Task prompt:
For this exercise, write out every entry exactly and leave the pictures out.

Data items
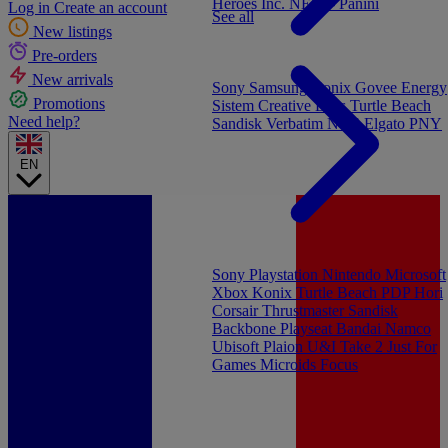
Heroes Inc.
NEW - Panini
Log in
Create an account
See all
New listings
Pre-orders
New arrivals
Sony
Samsung
Konix
Govee
Energy
Promotions
Sistem
Creative Labs
Turtle Beach
Need help?
Sandisk
Verbatim
NGS
Elgato
PNY
EN
Sony Playstation
Nintendo
Microsoft
Xbox
Konix
Turtle Beach
PDP
Hori
Corsair
Thrustmaster
Sandisk
Backbone
Playseat
Bandai Namco
Ubisoft
Plaion
U&I
Take 2
Just For
Games
Microids
Focus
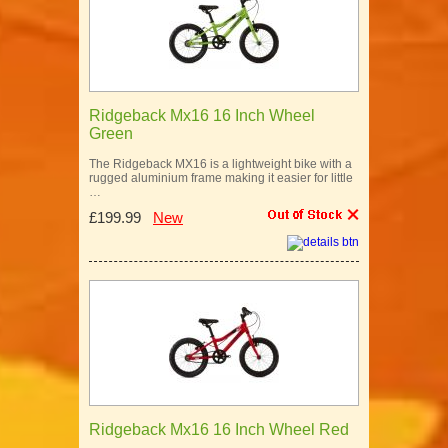
Ridgeback Mx16 16 Inch Wheel
Green
The Ridgeback MX16 is a lightweight bike with a
rugged aluminium frame making it easier for little
…
£199.99
New
Ridgeback Mx16 16 Inch Wheel Red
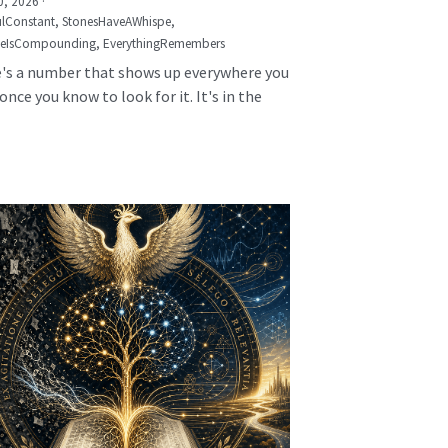
0, 2026
·
lConstant,
StonesHaveAWhispe,
seIsCompounding,
EverythingRemembers
's a number that shows up everywhere you
once you know to look for it. It's in the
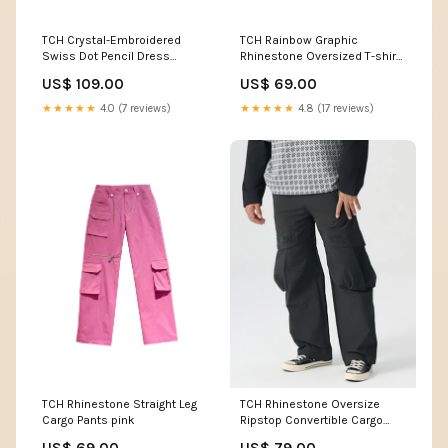
TCH Crystal-Embroidered
TCH Rainbow Graphic
Swiss Dot Pencil Dress
Rhinestone Oversized T-shirt
Size:XL
Size:XL
US$ 109.00
US$ 69.00
★★★★★
4.0 (7 reviews)
★★★★★
4.8 (17 reviews)
TCH Rhinestone Straight Leg
TCH Rhinestone Oversize
Cargo Pants pink
Ripstop Convertible Cargo
Pants WING
US$ 69.00
US$ 79.00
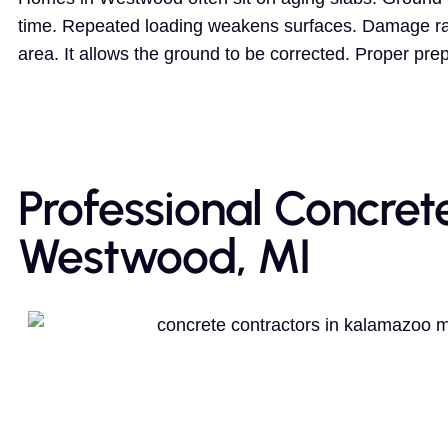
time. Repeated loading weakens surfaces. Damage rare
area. It allows the ground to be corrected. Proper pre
Professional Concret
Westwood, MI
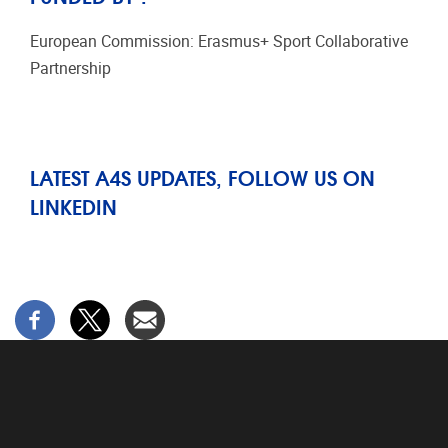
European Commission: Erasmus+ Sport Collaborative
Partnership
LATEST A4S UPDATES, FOLLOW US ON
LINKEDIN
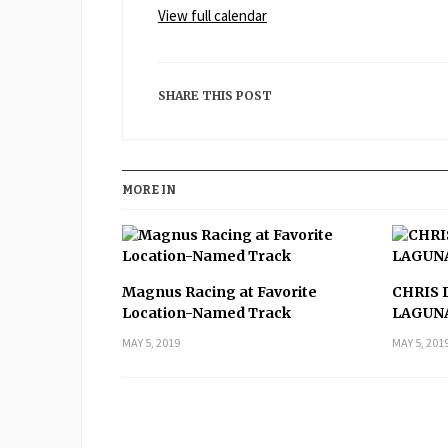
View full calendar
Daytona
SHARE THIS POST
MORE IN
Magnus Racing at Favorite
CHRIS 
Location-Named Track
LAGUN
MAY 5, 2019
MAY 5, 201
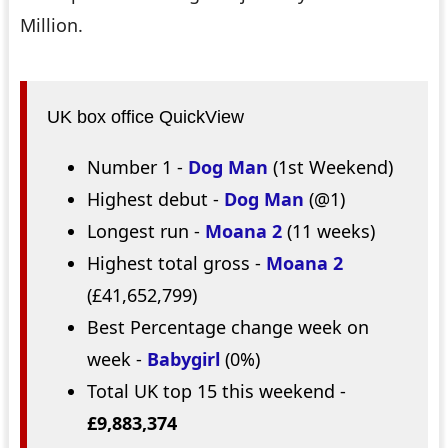
Million.
UK box office QuickView
Number 1 -
Dog Man
(1st Weekend)
Highest debut -
Dog Man
(@1)
Longest run -
Moana 2
(11 weeks)
Highest total gross -
Moana 2
(£41,652,799)
Best Percentage change week on
week -
Babygirl
(0%)
Total UK top 15 this weekend -
£9,883,374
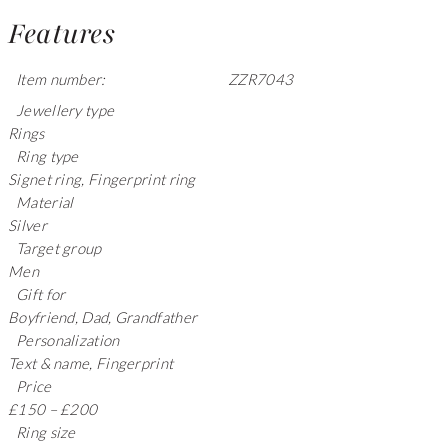
Features
Item number:
ZZR7043
Jewellery type
Rings
Ring type
Signet ring, Fingerprint ring
Material
Silver
Target group
Men
Gift for
Boyfriend, Dad, Grandfather
Personalization
Text & name, Fingerprint
Price
£150 – £200
Ring size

Exercise output:
Heroes Inc.
NEW - Panini
Log in
Create an account
See all
New listings
Pre-orders
New arrivals
Sony
Samsung
Konix
Govee
Energy
Promotions
Sistem
Creative Labs
Turtle Beach
Need help?
Sandisk
Verbatim
NGS
Elgato
PNY
EN
Sony Playstation
Nintendo
Microsoft
Xbox
Konix
Turtle Beach
PDP
Hori
Corsair
Thrustmaster
Sandisk
Backbone
Playseat
Bandai Namco
Ubisoft
Plaion
U&I
Take 2
Just For
Games
Microids
Focus
Ridgeback Mx16 16 Inch Wheel
Green
The Ridgeback MX16 is a lightweight bike with a
rugged aluminium frame making it easier for little
…
£199.99
New
Ridgeback Mx16 16 Inch Wheel Red
0, 2026
·
lConstant,
StonesHaveAWhispe,
seIsCompounding,
EverythingRemembers
's a number that shows up everywhere you
once you know to look for it. It's in the
TCH Crystal-Embroidered
TCH Rainbow Graphic
Swiss Dot Pencil Dress
Rhinestone Oversized T-shirt
Size:XL
Size:XL
US$ 109.00
US$ 69.00
★★★★★
4.0 (7 reviews)
★★★★★
4.8 (17 reviews)
TCH Rhinestone Straight Leg
TCH Rhinestone Oversize
Cargo Pants pink
Ripstop Convertible Cargo
Pants WING
US$ 69.00
US$ 79.00
time. Repeated loading weakens surfaces. Damage rare
area. It allows the ground to be corrected. Proper pre
Professional Concret
Westwood, MI
European Commission: Erasmus+ Sport Collaborative
Partnership
LATEST A4S UPDATES, FOLLOW US ON
LINKEDIN
View full calendar
Daytona
SHARE THIS POST
MORE IN
Magnus Racing at Favorite
CHRIS 
Location-Named Track
LAGUN
MAY 5, 2019
MAY 5, 201
Million.
UK box office QuickView
Number 1 -
Dog Man
(1st Weekend)
Highest debut -
Dog Man
(@1)
Longest run -
Moana 2
(11 weeks)
Highest total gross -
Moana 2
(£41,652,799)
Best Percentage change week on
week -
Babygirl
(0%)
Total UK top 15 this weekend -
£9,883,374
Features
Item number:
ZZR7043
Jewellery type
Rings
Ring type
Signet ring, Fingerprint ring
Material
Silver
Target group
Men
Gift for
Boyfriend, Dad, Grandfather
Personalization
Text & name, Fingerprint
Price
£150 – £200
Ring size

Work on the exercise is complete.